The Strongest Female Voice in Politics Is Gone - Will There Ever Be Another?

What worries me most about Thatcher's death is not the Bieber generation tweeting their desperate confusion about why someone's name they don't recognise is trending. What is far more concerning than that is how Britain's only ever female leader being gone will impact the future of women in politics.

As someone who was born after Margaret Thatcher stepped down from office, the Iron Lady has been a remarkably present figure throughout my life. Perhaps it was because she was the local MP for my area before taking up residence at Downing Street, or the fact she was admired by one parent whilst deplored by the other. But more than that, more than any policy she ever triumphed or failed with, the inimitable Mrs T did something that had never happened before or since: she proved that politics could be a woman's game.

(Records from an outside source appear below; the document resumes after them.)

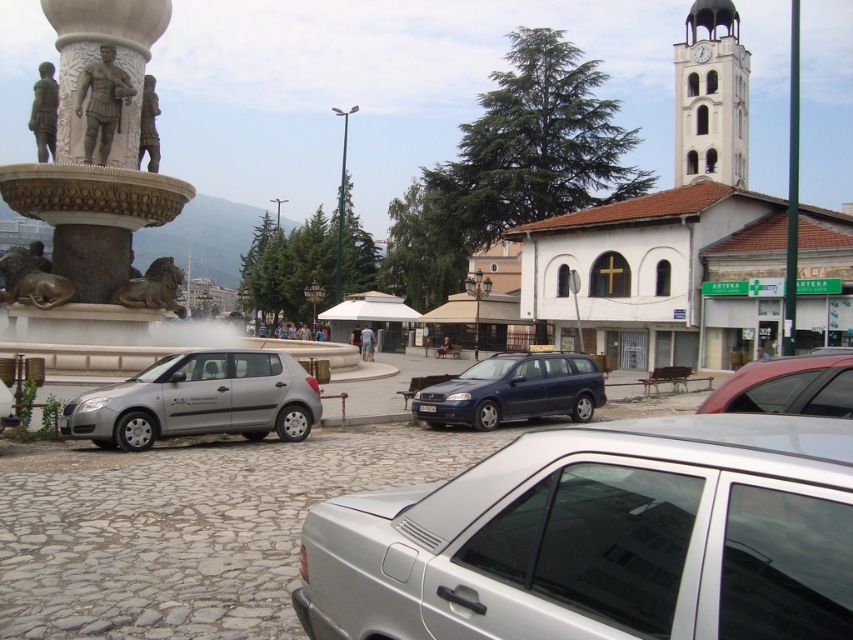 Question: Which point is closer to the camera?

Choices:
 (A) bronze statue at center
 (B) silver metallic car at center

Answer: (B)

Question: Where is silver metallic car at center located in relation to metallic red car at right in the image?

Choices:
 (A) left
 (B) right

Answer: (A)

Question: Does bronze statue at center have a larger size compared to golden polished stone lion at left?

Choices:
 (A) no
 (B) yes

Answer: (A)

Question: Is bronze statue of lion at left positioned before white marble statue at upper left?

Choices:
 (A) yes
 (B) no

Answer: (A)

Question: Considering the real-world distances, which object is closest to the bronze statue of lion at left?

Choices:
 (A) bronze statue at left
 (B) satin silver car at lower left

Answer: (A)

Question: Which point is closer to the camera?

Choices:
 (A) golden polished stone lion at left
 (B) bronze statue of lion at left
 (C) white matte church at upper center
 (D) metallic red car at right

Answer: (D) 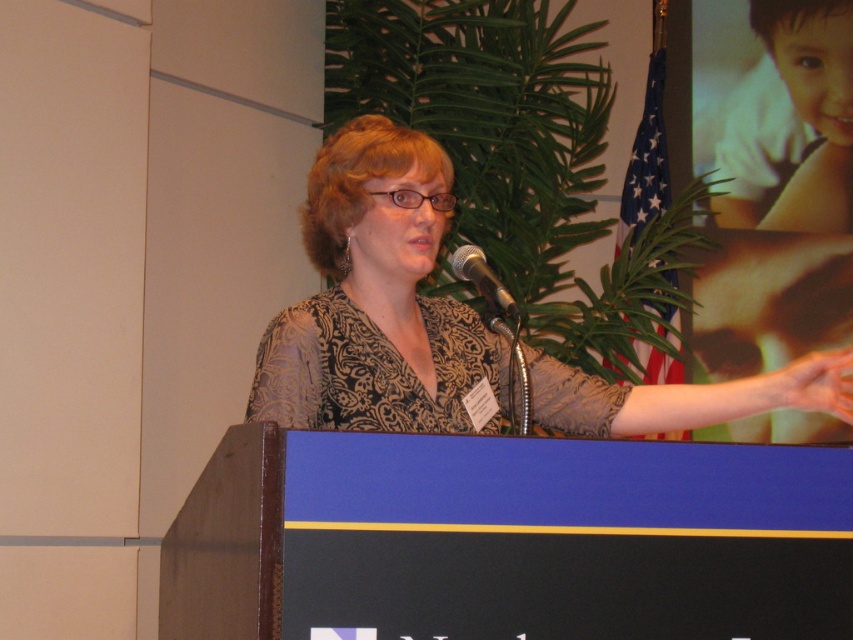 You are a photographer positioned to capture the speaker at the event. You need to ensure that the patterned fabric woman at center and the metallic silver microphone at center are both clearly visible in the frame. Considering their sizes, which object should you focus on first to ensure proper focus?

The patterned fabric woman at center is taller than the metallic silver microphone at center. Therefore, you should focus on the patterned fabric woman at center first to ensure proper focus since it is larger and requires more attention for clarity.

Based on the photo, you are standing at the back of the room and want to approach the patterned fabric woman at center. If you move forward in a straight line, will you first reach the podium or the woman?

The patterned fabric woman at center is positioned at point (376, 300), which is closer to the viewer than the podium. Therefore, moving forward in a straight line, you will first reach the patterned fabric woman at center before the podium.

You are taking a photo of the woman at the podium. There are two points marked on the podium, one at coordinates point [494,397] and another at point [506,296]. Which point should you focus on to ensure the woman is in sharp focus?

You should focus on point [494,397] because it is closer to the camera than point [506,296], ensuring the woman standing at the podium is in sharp focus. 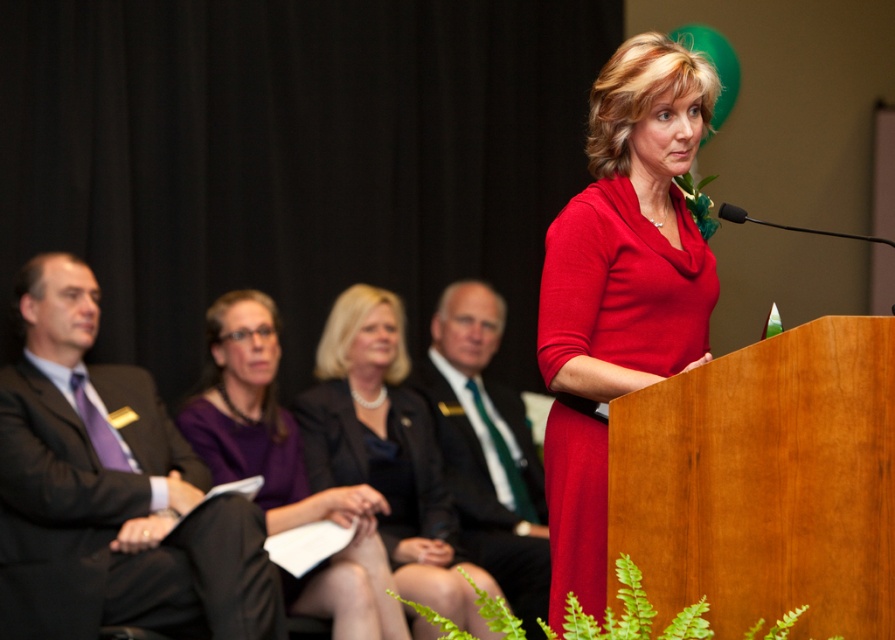 Question: Which point is closer to the camera?

Choices:
 (A) (570, 304)
 (B) (544, 605)

Answer: (A)

Question: In this image, where is matte black suit at center located relative to green silk tie at center?

Choices:
 (A) right
 (B) left

Answer: (B)

Question: Does matte black suit at left appear under green silk tie at center?

Choices:
 (A) yes
 (B) no

Answer: (A)

Question: Among these points, which one is nearest to the camera?

Choices:
 (A) (551, 342)
 (B) (291, 525)

Answer: (A)

Question: Is purple fabric dress at center above green silk tie at center?

Choices:
 (A) no
 (B) yes

Answer: (A)

Question: Which object is farther from the camera taking this photo?

Choices:
 (A) purple fabric dress at center
 (B) matte red dress at center

Answer: (A) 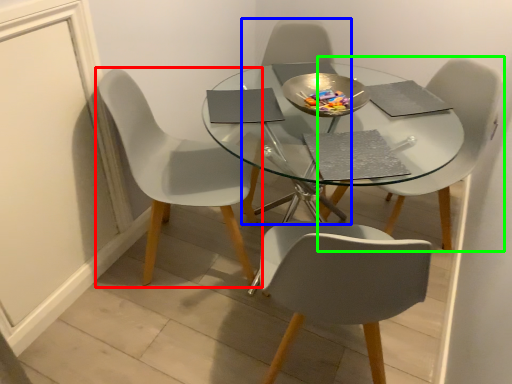 Question: Considering the real-world distances, which object is closest to chair (highlighted by a red box)? chair (highlighted by a blue box) or chair (highlighted by a green box).

Choices:
 (A) chair
 (B) chair

Answer: (A) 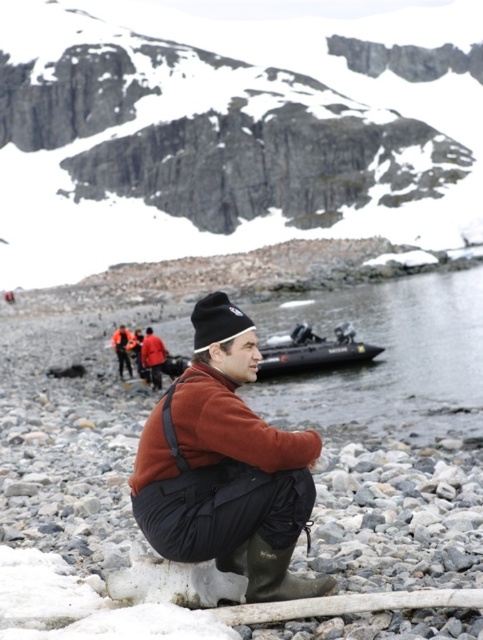 Is white matte snow at upper center closer to camera compared to matte brown jacket at center?

No, it is not.

Consider the image. Which is above, white matte snow at upper center or matte brown jacket at center?

white matte snow at upper center is above.

At what (x,y) coordinates should I click in order to perform the action: click on white matte snow at upper center. Please return your answer as a coordinate pair (x, y). This screenshot has height=640, width=483. Looking at the image, I should click on (230, 132).

From the picture: Is the position of matte brown jacket at center less distant than that of rubber inflatable boat at center?

Yes, it is.

Based on the photo, does matte brown jacket at center appear over rubber inflatable boat at center?

Actually, matte brown jacket at center is below rubber inflatable boat at center.

At what (x,y) coordinates should I click in order to perform the action: click on matte brown jacket at center. Please return your answer as a coordinate pair (x, y). This screenshot has height=640, width=483. Looking at the image, I should click on (226, 467).

This screenshot has width=483, height=640. Find the location of `matte brown jacket at center`. matte brown jacket at center is located at coordinates (226, 467).

Does white matte snow at upper center come in front of rubber inflatable boat at center?

No.

Identify the location of white matte snow at upper center. (230, 132). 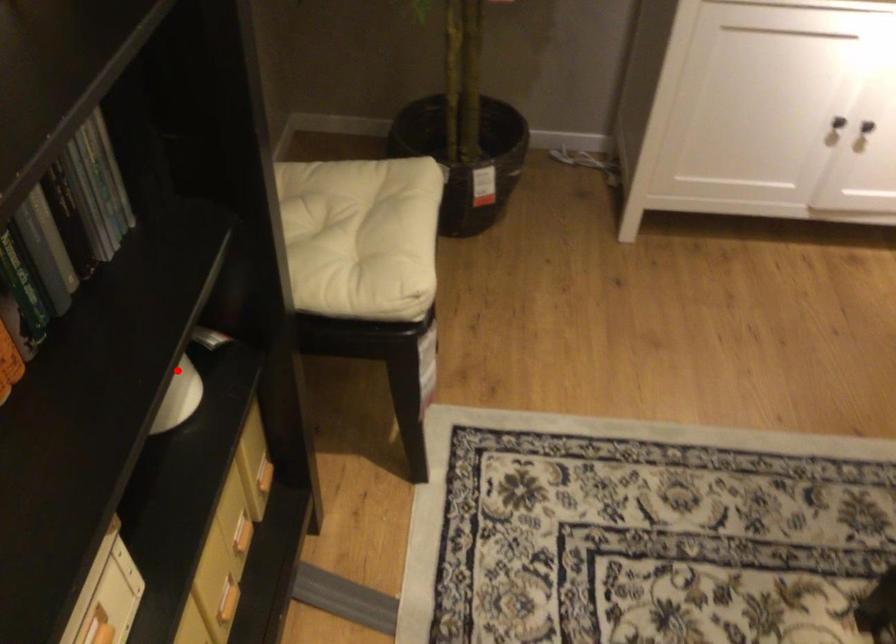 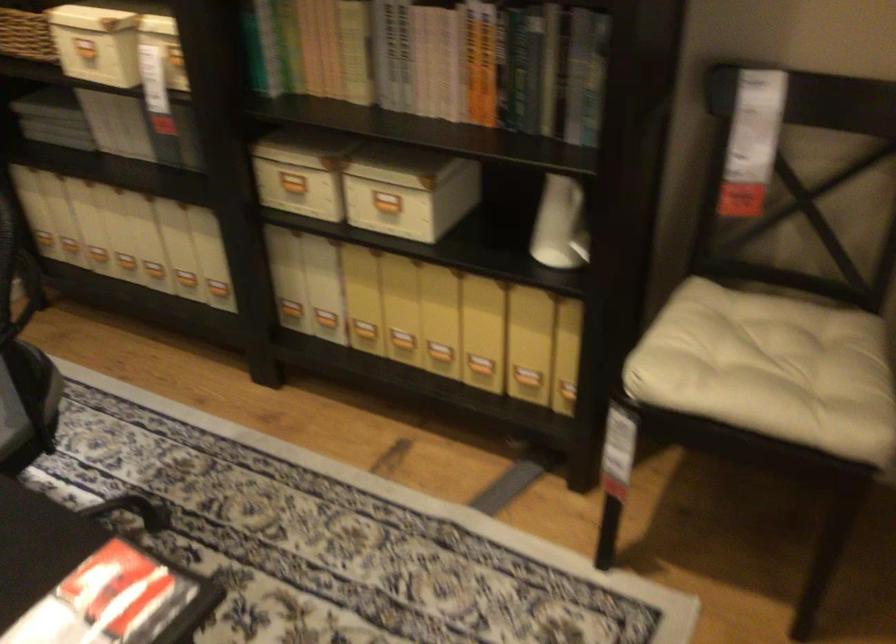 In the second image, find the point that corresponds to the highlighted location in the first image.

(582, 238) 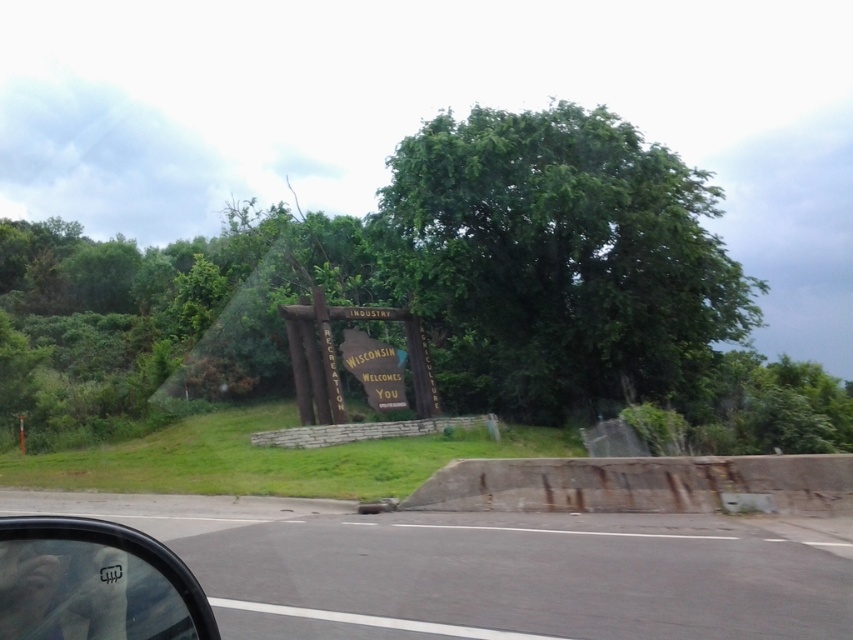 You are driving on a highway and see a green leafy tree at center and a gray asphalt highway at center. Which object takes up more space in the image?

The green leafy tree at center is bigger than the gray asphalt highway at center, so it takes up more space in the image.

You are a passenger in a car driving through Wisconsin. You notice the transparent plastic car window at lower left and the yellow paper sign at center. Which object is closer to the left side of your view?

The transparent plastic car window at lower left is positioned on the left side of the yellow paper sign at center, so it is closer to the left side of your view.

Thatcher's politics might leave me cold, but her conviction does anything but. As I sat in the newsroom at lunchtime today, watching interview after interview with Tory peers, and the ex-PM's former colleagues, that achievement was yet again hammered home. I watched as a conveyor belt of wrinkled old Etonians were asked to comment on Thatcher, on her policies, and her life, and her input, and couldn't help but wonder where her female contemporaries might be. Surely it was for them, and not her male counterparts, that a woman at the forefront of British politics truly meant something.

I talk about the lack of women in male dominated areas of life somewhat frequently - in fact, I often think I should write about something else. But then I notice an all-male panel show, or a political conference entirely devoid of female journalists, and can't help but put pen back to paper. In a government with woefully few female politicians, most of whom are forgettable faces drawn in to keep up the appearance of addressing the gender gap, Thatcher's rise to the top of her game and ability to stay there for over a decade is all the more meaningful.

While I found many of her policies to be rather deplorable, Thatcher's belief in politics, and belief in herself, do offer a glimmer of retribution. A politician who can be respected is something I'm yet to see. I have never heard the current state of politics more accurately summed up than by comedian Zoe Lyons, who two years ago proffered: "We now have the blandest politicians in Europe. Cameron, Clegg, Miliband - if there was a General Election tomorrow, I wouldn't know which middle class, middle aged, bland suited, wet lipped, big foreheaded Oxford graduate to punch in the face first."

British politics has become an increasingly sorry state of affairs, where so-called 'leaders' are little more than media monkeys spouting watered down policies that have no real meaning. It is bitterly ironic that in their desperation to show themselves as characters, as men of the people, that Camereggiband has become little more than political white noise. Thatcher didn't need to tweet, or draft in house pets in a desperate bid for attention. She cared about her country, and though the way she showed this was wildly divisive, no one can doubt her genuine desire to make a difference.

When Roger Ebert passed away last week, tributes poured out in memory of the great writer who spent much of his career destroying that of others with an acerbic flick of his pen. But praise and adulation were heaped upon him because, whether what he said was good or bad, he had an innate understanding of his craft. You may have disagreed with a review or two, but nobody could say the man couldn't write.

And similarly, while Thatcher's policies directly impacted some in a most terrible fashion, she understood the game she was playing. It is easy to look back retrospectively and insist that there were better ways to bring coal mining to an end, but the reality was that there was a job that needed doing, and she was the only one with the guts to pull the plug. A politician can never make everyone happy - that goes against the very nature of democracy, where there will always be a majority and minority - but one whose legacy remains as prominent as Thatcher's has and will speaks volumes for what she achieved. The vast majority of politics revolves around papering over the cracks left by the last government, and while she had inherited an economically damaged country in a perpetual state of rule by an overpaid boys club, adversity seemed to propel her forward.

What worries me most about Thatcher's death is not the Bieber generation tweeting their desperate confusion about why someone's name they don't recognise is trending. What is far more concerning than that is how Britain's only ever female leader being gone will impact the future of women in politics. I struggle to believe that the likes of Baroness Warsi or Nadine Dorries will positively influence young girls contemplating a career in politics - there are simply no role models, no female tour-de-force frontbenchers who show girls that they can be a party minority and win.

I find it almost impossible to get my head around the fact that out of 75 Prime Ministers, in a country where 51 per cent of the population is female, we have been outnumbered by male leaders in 98.7 per cent of British history. And now, in a society that is supposedly gender equal, we cannot produce one female politician prepared to run for the top spot - which makes Thatcher's victory at a time where women's place was in the kitchen all the more significant.